*** Data extract

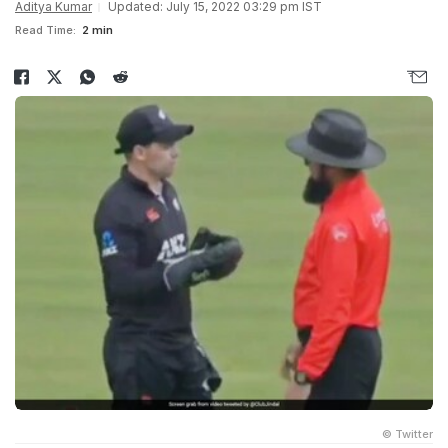
Aditya Kumar
Updated: July 15, 2022 03:29 pm IST
Read Time:
2 min
© Twitter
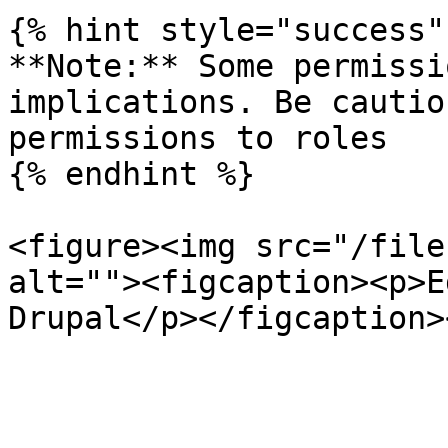
{% hint style="success" 
**Note:** Some permissi
implications. Be cautio
permissions to roles

{% endhint %}

<figure><img src="/file
alt=""><figcaption><p>E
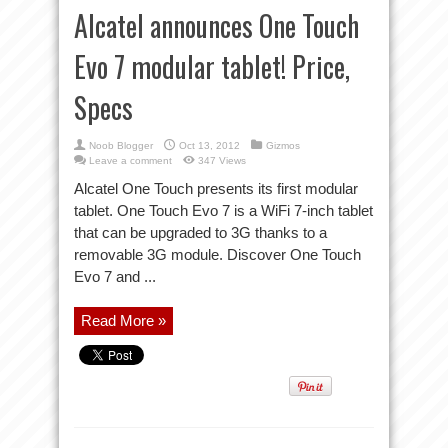
Alcatel announces One Touch
Evo 7 modular tablet! Price,
Specs
Noob Blogger
Oct 13, 2012
Gizmos
Leave a comment
347 Views
Alcatel One Touch presents its first modular
tablet. One Touch Evo 7 is a WiFi 7-inch tablet
that can be upgraded to 3G thanks to a
removable 3G module. Discover One Touch
Evo 7 and ...
Read More »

******

▶ **Exercise directions**:
Output all of the records word for word, and keep the pictures out of the copy.

▶ **Written solution**:
Aditya Kumar
Updated: July 15, 2022 03:29 pm IST
Read Time:
2 min
© Twitter
{% hint style="success" 
**Note:** Some permissi
implications. Be cautio
permissions to roles

{% endhint %}

<figure><img src="/file
alt=""><figcaption><p>E
Alcatel announces One Touch
Evo 7 modular tablet! Price,
Specs
Noob Blogger
Oct 13, 2012
Gizmos
Leave a comment
347 Views
Alcatel One Touch presents its first modular
tablet. One Touch Evo 7 is a WiFi 7-inch tablet
that can be upgraded to 3G thanks to a
removable 3G module. Discover One Touch
Evo 7 and ...
Read More »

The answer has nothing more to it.